Brief: Show all lines below holding the string "Kağıt".

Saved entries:
* * * *
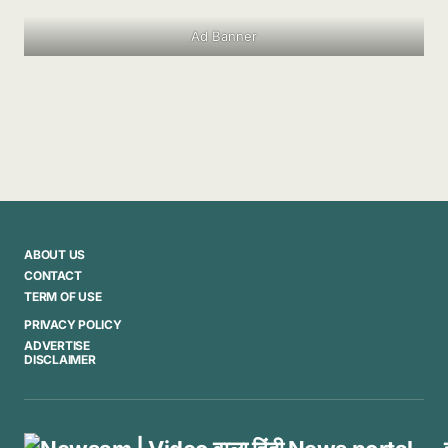
Ad Banner
ABOUT US
CONTACT
TERM OF USE
PRIVACY POLICY
ADVERTISE
DISCLAIMER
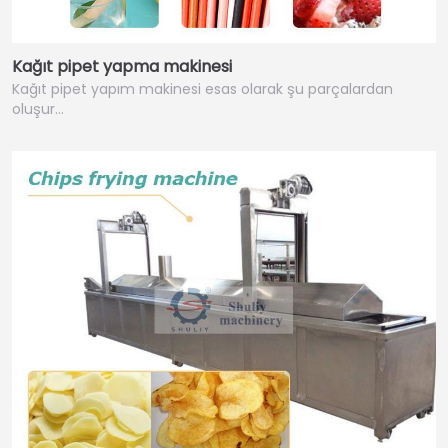
Kağıt pipet yapma makinesi
Kağıt pipet yapım makinesi esas olarak şu parçalardan
oluşur…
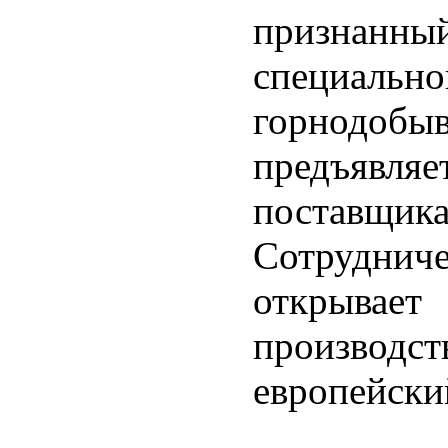
признанны
специальн
горнодоб
предъявл
постав
Сотруднич
открывает
производс
европейски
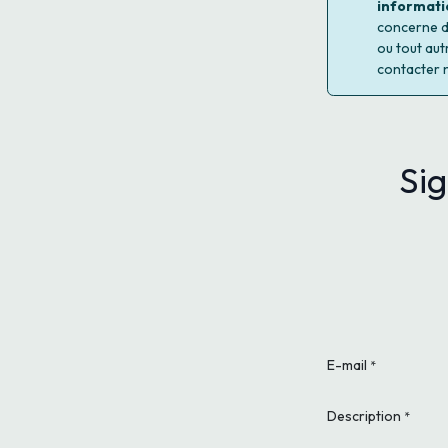
informati
concerne d'
ou tout aut
contacter 
Sig
E-mail
*
Description
*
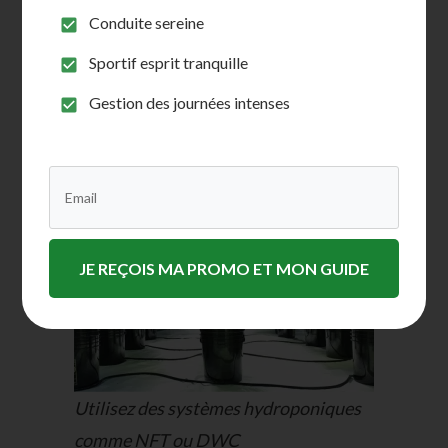
Noté
31
4.97
sur
Conduite sereine
5 basé sur
Choix des options
notations
Sportif esprit tranquille
client
Gestion des journées intenses
Choisir le bon matériel
pour la culture
hydroponique de CBD
JE REÇOIS MA PROMO ET MON GUIDE
Utilisez des systèmes hydroponiques
comme NFT ou DWC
* * * *
Task solution:
Kağıt pipet yapma makinesi
Kağıt pipet yapım makinesi esas olarak şu parçalardan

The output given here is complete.